BY Michael Aron, Chief Political Correspondent |

While some of the governor’s budget proposals, like boosting tax credits for the working poor earned applause, others like the millionaire’s tax may be tough to swallow, even for members of his own party. Democratic State Sen. Patrick Deignan and Republican State Sen. Declan O’Scanlon shared their views with Chief Political Correspondent Michael Aron.

Aron: Let’s start with the Democrat, Patrick Deignan. What did you think of the governor’s budget address?

Deignan: Refreshing, positive, uniting, what the state of New Jersey needs.

Aron: He kept talking about investing money, that equates to spending money. You have no problem with that?

Deignan: As Bill Clinton said, it’s called arithmetic. If you’re going to make investments, you’re going to have to pay for them, and in the long-term the investments are going to lead to results and are going to lead to a better state. I am totally on board with the governor’s program.

Aron: And now the Republican, Declan O’Scanlon. What did you think?

O’Scanlon: Look, I’m encouraging this governor, it’s his first budget speech, but he mentioned it’s a break from the past and it is that. It’s a break from the laws of mathematics and fiscal reality. There are a lot of things we’d like to do here, but it’s about how much can taxpayers afford.

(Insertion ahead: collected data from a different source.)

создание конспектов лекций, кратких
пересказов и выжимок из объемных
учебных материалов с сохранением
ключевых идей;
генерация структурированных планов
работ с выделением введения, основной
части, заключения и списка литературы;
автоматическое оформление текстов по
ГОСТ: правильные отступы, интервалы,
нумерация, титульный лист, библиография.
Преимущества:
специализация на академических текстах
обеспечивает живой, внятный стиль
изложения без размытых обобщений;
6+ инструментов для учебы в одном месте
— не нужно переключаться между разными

I counted somewhere between $2 and $2.5 billion, it might even be more than that because I lost count, of new spending. And if you look at the taxes, that are going to be increased, I’m not sure they’ll quite get there, but even the taxes are going to be increased, to say that $600, $700 million in sales tax cuts over the last two years won’t be felt by putting that back in of the average taxpayer of New Jersey, that’s just blatantly wrong. Also, the millionaire’s tax, say what you want, and everybody likes to pick on millionaires and we continue to hit them up for more money, at some point it’s a breaking point and you strangle the goose that’s laying the golden egg, and once that goose is dead it’s not coming back, or moved to another state and it’s not coming back. That should be something we all fear.

Aron: What about that? Did he make a strong argument for hiking the tax on millionaires and how would you rebut Sen. O’Scanlon?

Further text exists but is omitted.